> Work task
Show all lines of the entries in which the word "Ilalang" is found.

> Provided data
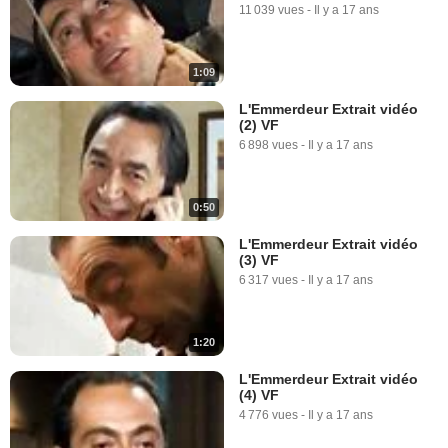
11 039 vues
-
Il y a 17 ans
1:09
L'Emmerdeur Extrait vidéo
(2) VF
6 898 vues
-
Il y a 17 ans
0:50
L'Emmerdeur Extrait vidéo
(3) VF
6 317 vues
-
Il y a 17 ans
1:20
L'Emmerdeur Extrait vidéo
(4) VF
4 776 vues
-
Il y a 17 ans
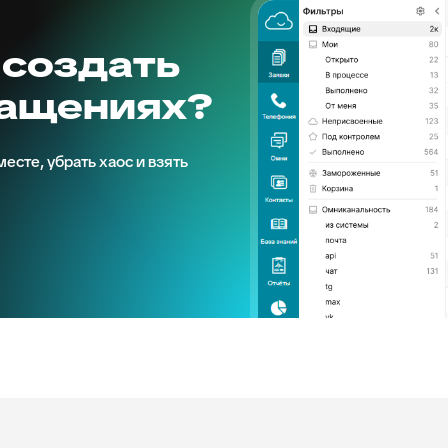
 создать
ращениях?
есте, убрать хаос и взять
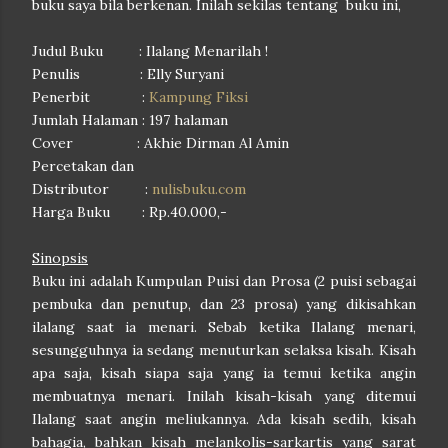
buku saya bila berkenan. Inilah sekilas tentang buku ini,
Judul Buku : Ilalang Menarilah !
Penulis : Elly Suryani
Penerbit :
Kampung Fiksi
Jumlah Halaman : 197 halaman
Cover : Akhie Dirman Al Amin
Percetakan dan
Distributor :
nulisbuku.com
Harga Buku : Rp.40.000,-
Sinopsis
Buku ini adalah Kumpulan Puisi dan Prosa (2 puisi sebagai
pembuka dan penutup, dan 23 prosa) yang dikisahkan
ilalang saat ia menari. Sebab ketika Ilalang menari,
sesungguhnya ia sedang menuturkan selaksa kisah. Kisah
apa saja, kisah siapa saja yang ia temui ketika angin
membuatnya menari. Inilah kisah-kisah yang ditemui
Ilalang saat angin meliukannya. Ada kisah sedih, kisah
bahagia, bahkan kisah melankolis-sarkartis yang sarat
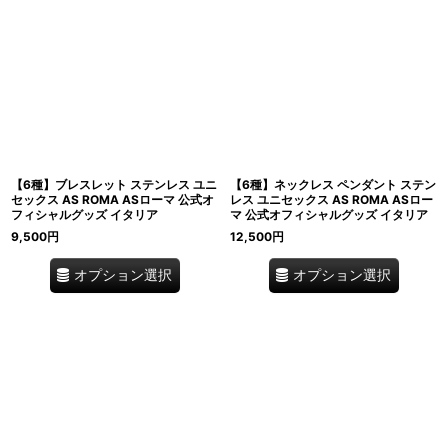
【6種】ブレスレット ステンレス ユニ
【6種】ネックレス ペンダント ステン
セックス AS ROMA ASローマ 公式オ
レス ユニセックス AS ROMA ASロー
フィシャルグッズ イタリア
マ 公式オフィシャルグッズ イタリア
9,500
円
12,500
円
オプション選択
オプション選択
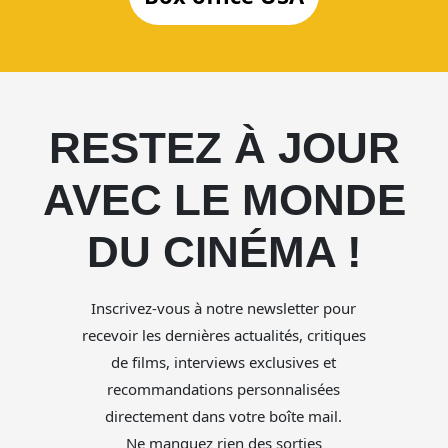
RESTEZ À JOUR
AVEC LE MONDE
DU CINÉMA !
Inscrivez-vous à notre newsletter pour
recevoir les dernières actualités, critiques
de films, interviews exclusives et
recommandations personnalisées
directement dans votre boîte mail.
Ne manquez rien des sorties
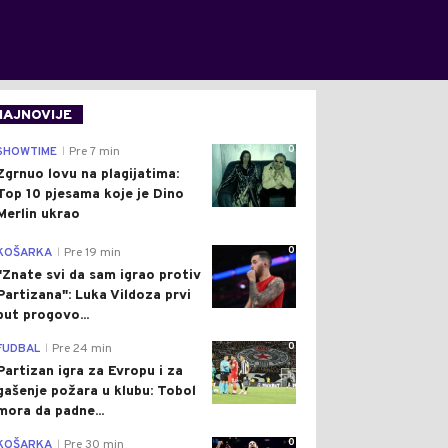
NAJNOVIJE
0
SHOWTIME
Pre 7 min
|
Zgrnuo lovu na plagijatima:
Top 10 pjesama koje je Dino
Merlin ukrao
0
KOŠARKA
Pre 19 min
|
"Znate svi da sam igrao protiv
Partizana": Luka Vildoza prvi
put progovo...
0
FUDBAL
Pre 24 min
|
Partizan igra za Evropu i za
gašenje požara u klubu: Tobol
mora da padne...
0
KOŠARKA
Pre 30 min
|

> Expected output
Judul Buku : Ilalang Menarilah !
ilalang saat ia menari. Sebab ketika Ilalang menari,
Ilalang saat angin meliukannya. Ada kisah sedih, kisah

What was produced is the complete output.